# A New Scam



## nehimama (Jun 18, 2005)

This is a new one for me.

"
Hi,

I am directed by the board of Visage model Management to inform you that we are interested in your profile picture on Facebook for the new
Samsung billboard advert in Charles de Gaulle international airport in France,Send a copy of your picture via email to Agent Rose Colton at ( [email protected] ) for more details about the new Samsung bill board advert and the payment you will receive.

Contract Period:12 MONTHS
Total Payment:$600,999.00

Visage Production/Models
Visage Models Management .© 1995-2019"

I think this is the photo they want:


----------



## GTX63 (Dec 13, 2016)

Don't wait, spend the money now!


----------



## dmm1976 (Oct 29, 2013)

They want that pic because Samsung stinks.


----------



## mreynolds (Jan 1, 2015)

Who gets the other dollar?


----------



## GTX63 (Dec 13, 2016)

Administrative costs.


----------



## Pulaus (Jan 24, 2021)

This is the one sent to me. 

Hi,

I am directed by the board of Visage model Management to inform you that we are interested in your profile picture for the new
Samsung billboard advert in Charles de Gaulle international airport in France,Send a copy of your picture via email to Agent Mrs Barbara Le Bacquer at ( [email protected] ) for more details about the new Samsung bill board advert and the payment you will receive.

Contract Period:12 MONTHS
Total Payment: $90,999.00
$85,000.00 After Tax =Averge of $7,000 PER MONTH

Email Mrs Barbara Le Bacquer for more details.

Visage Production/Models
Visage Models Management .© 1995-2021
----------------------------------------
This email and any files transmitted with it are confidential and intended solely for the use of the individual


----------



## HDRider (Jul 21, 2011)

Ah, They paid me over a million.
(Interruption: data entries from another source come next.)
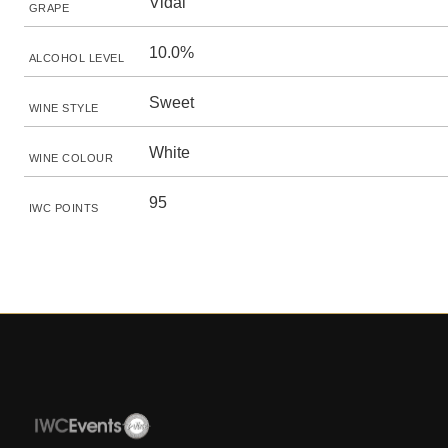
Vidal
GRAPE
10.0%
ALCOHOL LEVEL
Sweet
WINE STYLE
White
WINE COLOUR
95
IWC POINTS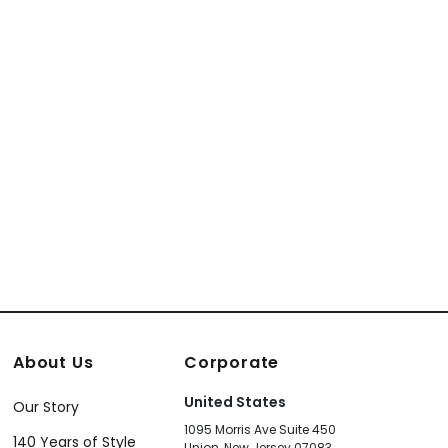
About Us
Corporate
United States
Our Story
1095 Morris Ave Suite 450
140 Years of Style
Union, New Jersey 07083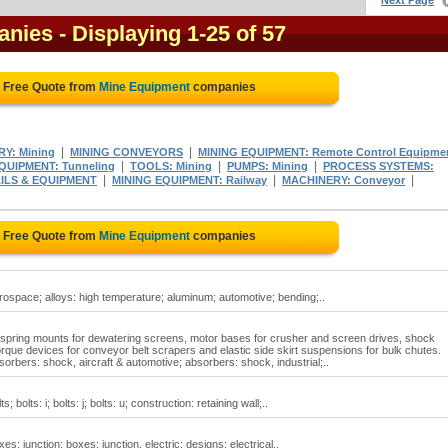
Next Page
anies
- Displaying 1-25 of 57
a Free Quote from
Mine Equipment
companies
|
|
Y: Mining
MINING CONVEYORS
MINING EQUIPMENT: Remote Control Equipme
|
|
|
UIPMENT: Tunneling
TOOLS: Mining
PUMPS: Mining
PROCESS SYSTEMS:
|
|
|
AILS & EQUIPMENT
MINING EQUIPMENT: Railway
MACHINERY: Conveyor
a Free Quote from
Mine Equipment
companies
ospace; alloys: high temperature; aluminum; automotive; bending;..
spring mounts for dewatering screens, motor bases for crusher and screen drives, shock
orque devices for conveyor belt scrapers and elastic side skirt suspensions for bulk chutes.
rbers: shock, aircraft & automotive; absorbers: shock, industrial;..
olts: i; bolts: j; bolts: u; construction: retaining wall;..
: junction; boxes: junction, electric; designs; electrical..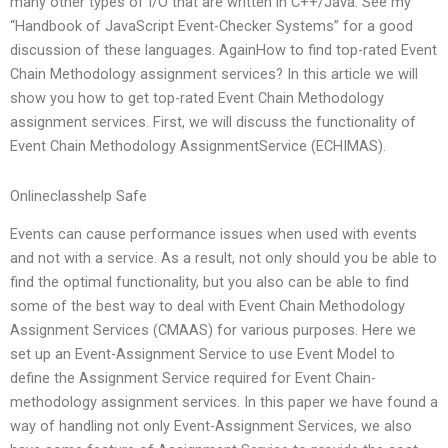
many other types of I/O that are written in C++/Java. See my
“Handbook of JavaScript Event-Checker Systems” for a good
discussion of these languages. AgainHow to find top-rated Event
Chain Methodology assignment services? In this article we will
show you how to get top-rated Event Chain Methodology
assignment services. First, we will discuss the functionality of
Event Chain Methodology AssignmentService (ECHIMAS).
Onlineclasshelp Safe
Events can cause performance issues when used with events
and not with a service. As a result, not only should you be able to
find the optimal functionality, but you also can be able to find
some of the best way to deal with Event Chain Methodology
Assignment Services (CMAAS) for various purposes. Here we
set up an Event-Assignment Service to use Event Model to
define the Assignment Service required for Event Chain-
methodology assignment services. In this paper we have found a
way of handling not only Event-Assignment Services, we also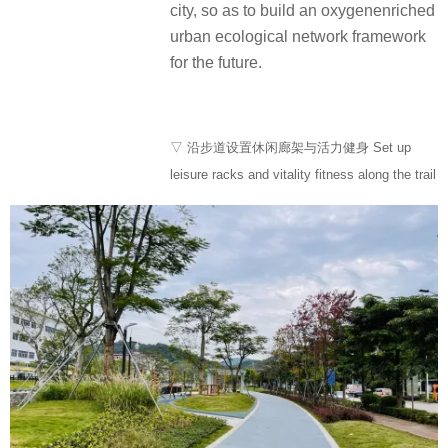
city, so as to build an oxygenenriched
urban ecological network framework
for the future.
▽ 沿步道设置休闲廊架与活力健身 Set up
leisure racks and vitality fitness along the trail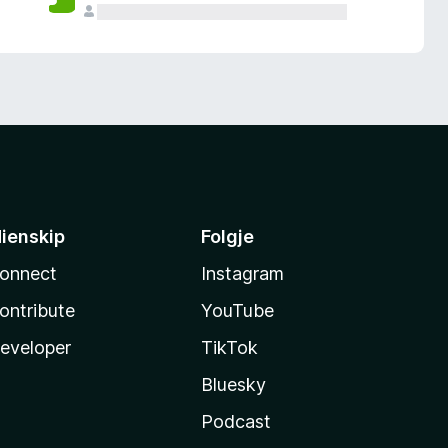
ienskip
Folgje
onnect
Instagram
ontribute
YouTube
eveloper
TikTok
Bluesky
Podcast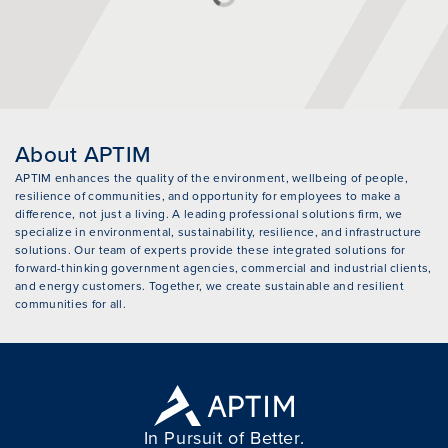
About APTIM
APTIM enhances the quality of the environment, wellbeing of people,
resilience of communities, and opportunity for employees to make a
difference, not just a living. A leading professional solutions firm, we
specialize in environmental, sustainability, resilience, and infrastructure
solutions. Our team of experts provide these integrated solutions for
forward-thinking government agencies, commercial and industrial clients,
and energy customers. Together, we create sustainable and resilient
communities for all.
In Pursuit of Better.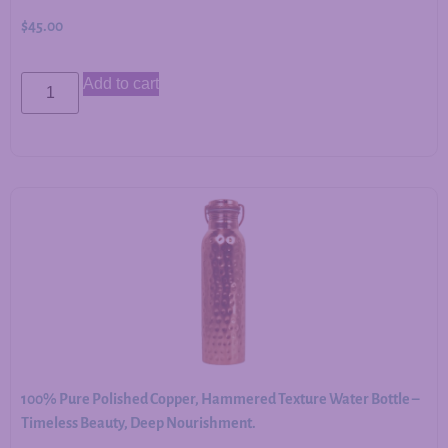
$
45.00
Add to cart
100% Pure Polished Copper, Hammered Texture Water Bottle –
Timeless Beauty, Deep Nourishment.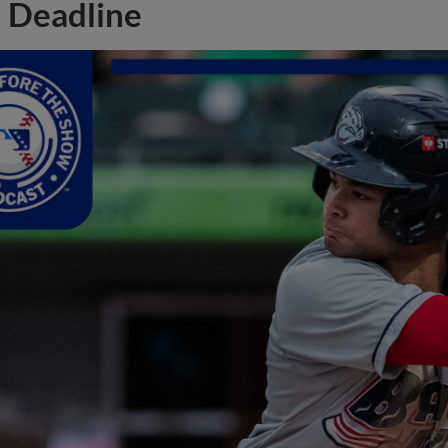
Deadline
The check is supposed to be deposited late next week


----------



## Anorwar (Feb 10, 2021)

Pulaus said:


> This is the one sent to me.
> 
> Hi,
> 
> ...


I received the exact same message in IG today!


HDRider said:


> Ah, They paid me over a million. The check is supposed to be deposited late next week


did it come?


----------



## HDRider (Jul 21, 2011)

Anorwar said:


> I received the exact same message in IG today!
> 
> did it come?


Give me your bank account number and I will split it with you.


----------



## georger (Sep 15, 2003)

I got something similar along with the email from the Nigerian prince. I’m expecting a bank deposit any day now! 🤣🤣🤪🤪


----------



## HDRider (Jul 21, 2011)

georger said:


> I got something similar along with the email from the Nigerian prince. I’m expecting a bank deposit any day now! 🤣🤣🤪🤪


I recently found out I am related to a Nigerian prince. Got an email from him telling me so


----------



## poppy (Feb 21, 2008)

I don't do facebook but if they wanted my picture it could only be for the comedy value.


----------